Oil and gas activities were important in the region in the 1970s and 1980s. Renewed interest and activity in onshore and offshore exploration and in development of onshore fields in the Mackenzie Delta region began in the early 2000s. In addition to the conventional petroleum resources, there is good potential for unconventional petroleum resources in this region. Exploration has been undertaken on gas hydrate accumulations beneath the Mackenzie Delta, and, more recently, industry is beginning to evaluate the potential of extensive shale formations in the Mackenzie Valley.
Hunting remains important economically, socially, and culturally and provides the main source of meat. Caribou (Rangifer tarandus), muskoxen (Ovibos moschatus), polar bears (Ursus maritimus), beluga (Delphinapterus leucas), and seals are hunted, with variation in main species harvested from community to community. The introduction of gill nets in the 1830s led to the development of river fisheries, which remain important in Inuvialuit subsistence economies.
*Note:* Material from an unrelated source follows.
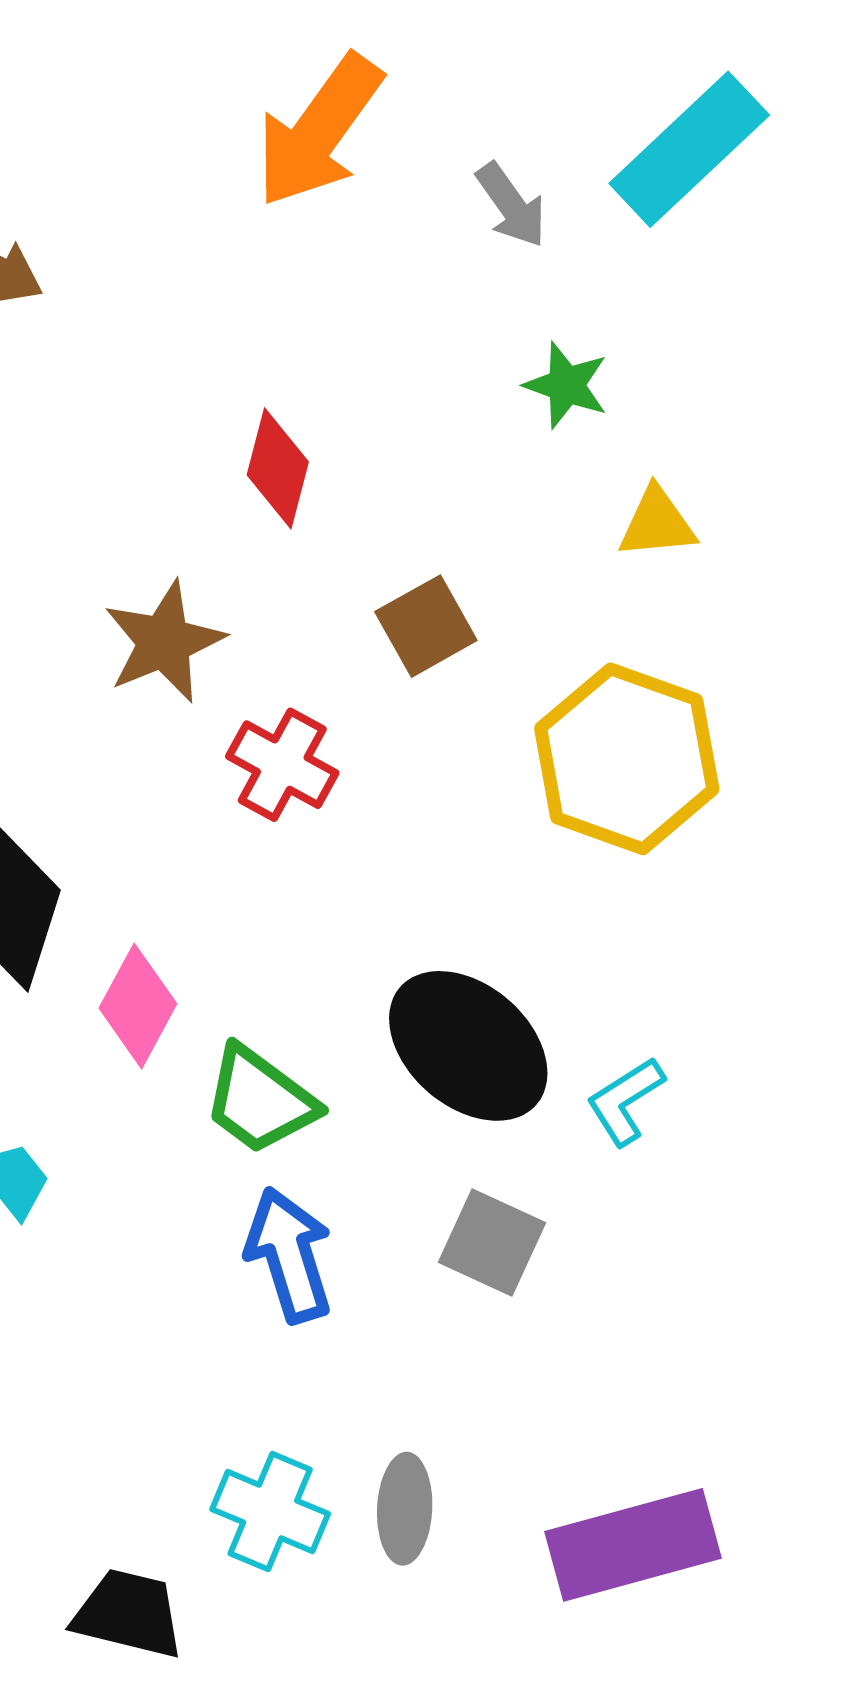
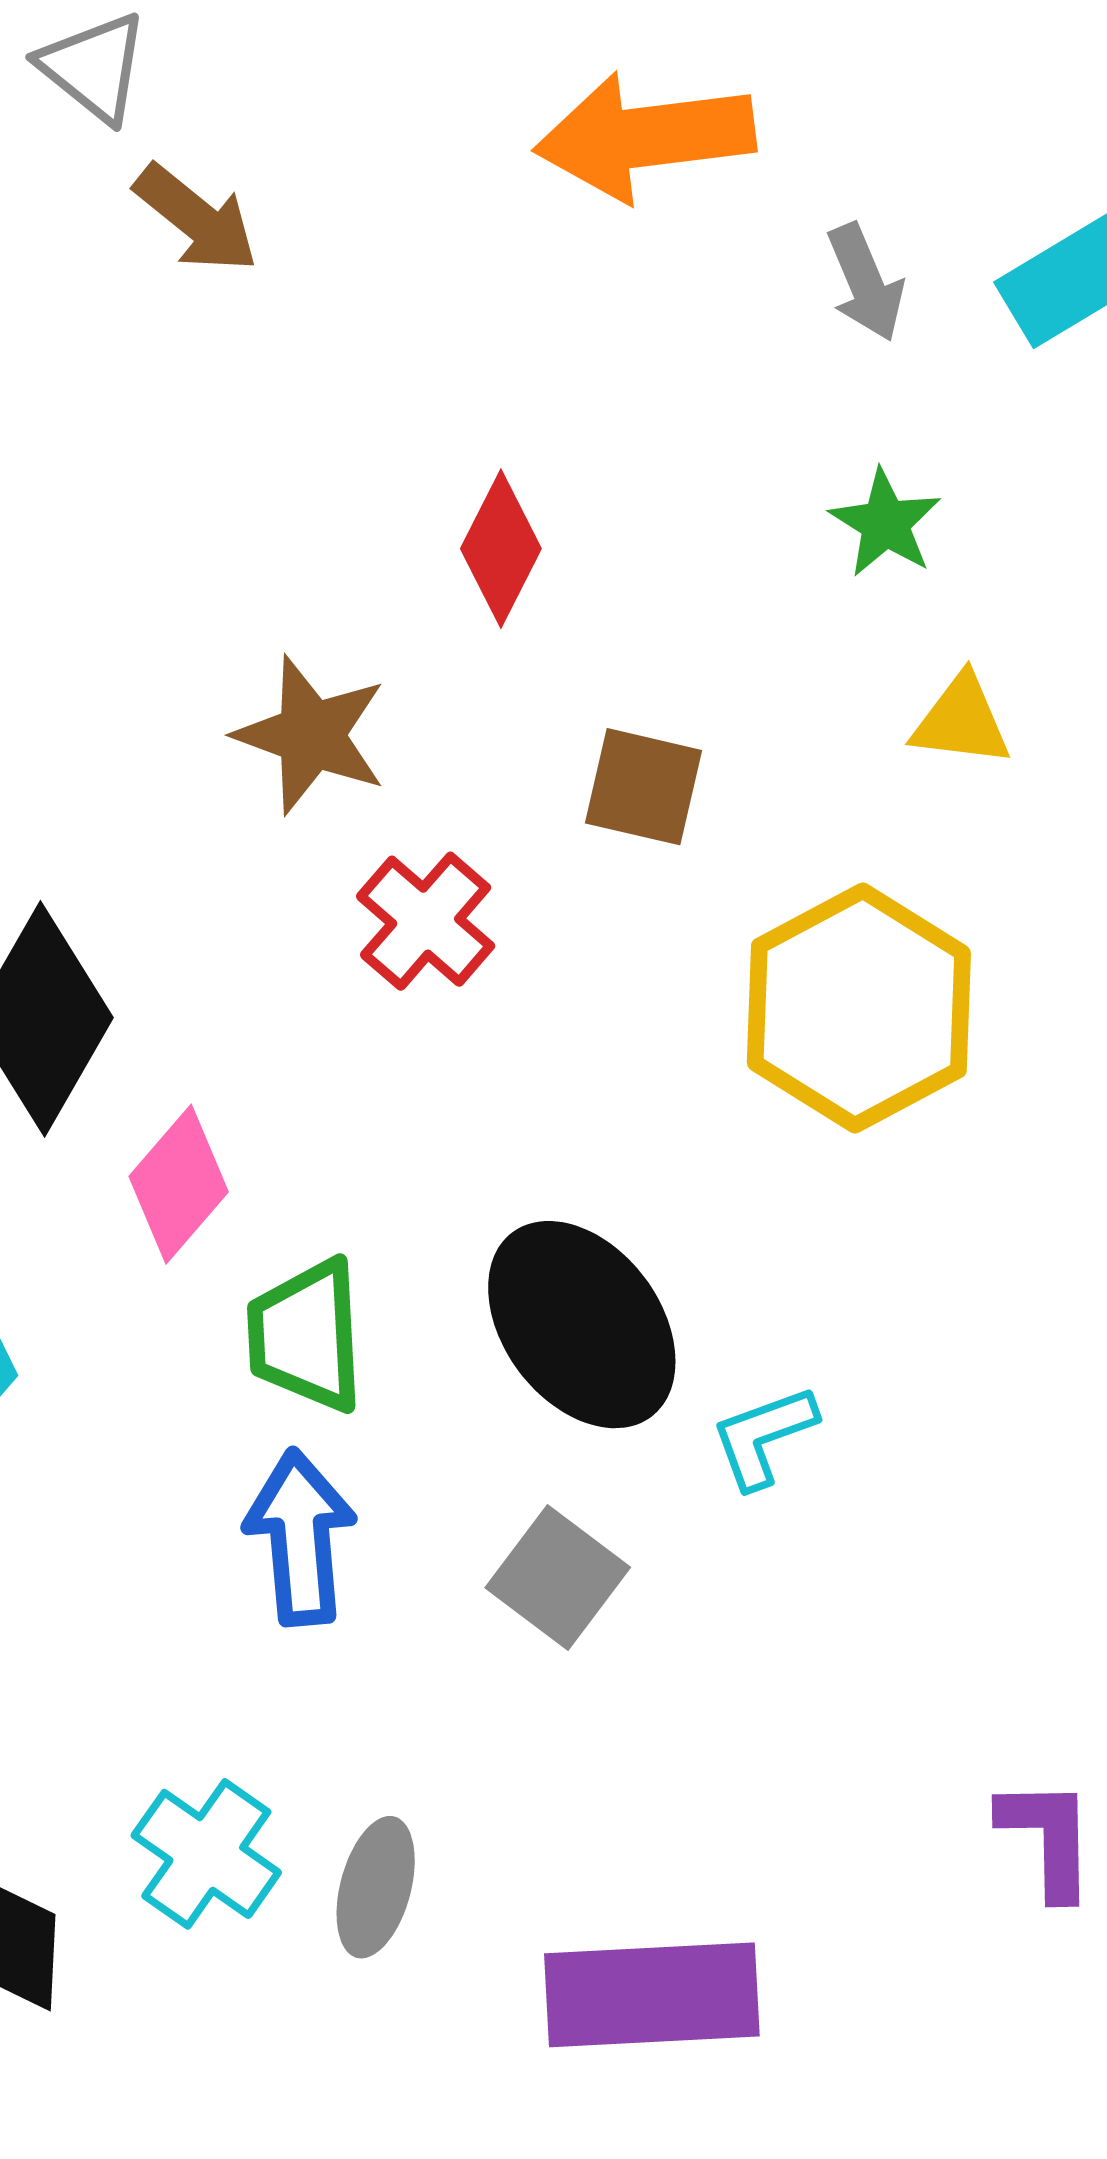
orange arrow: (319, 131) -> (645, 137), turned 35
brown square: (426, 626) -> (644, 787), turned 30
brown star: (164, 642) -> (311, 735), turned 30
green trapezoid: (260, 1100) -> (306, 1336), turned 38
Other economic activities include trapping, tourism, guided sport hunting (for polar bears and muskoxen), and the production of arts and crafts.
The Nunavut project, first proposed in 1976, eventually led to a final Nunavut Land Claims Agreement in 1993 and the creation of the Territory of Nunavut in 1999. Nunavut, at 2.12 million km2, is the largest political unit in Canada, covering one-fifth of the country’s landmass. The population is about 84% Inuit (Statistics Canada, 2008a). There are 29 communities, of which Baker Lake is the only one that is located away from the coast. Iqaluit is the only city (population 6,669 in 2011 (Statistics Canada, 2012)) and the territorial capital. Household income is from the wage economy, government transfers, and the land-based economy. Government is the largest employer, with about 50% of jobs being in the public sector. Tourism is the fastest growing economic sector but remains relatively small. There is no permanent road infrastructure linking Nunavut with the rest of Canada. The longest road, 21 km in length, connects Arctic Bay and Nanisivik.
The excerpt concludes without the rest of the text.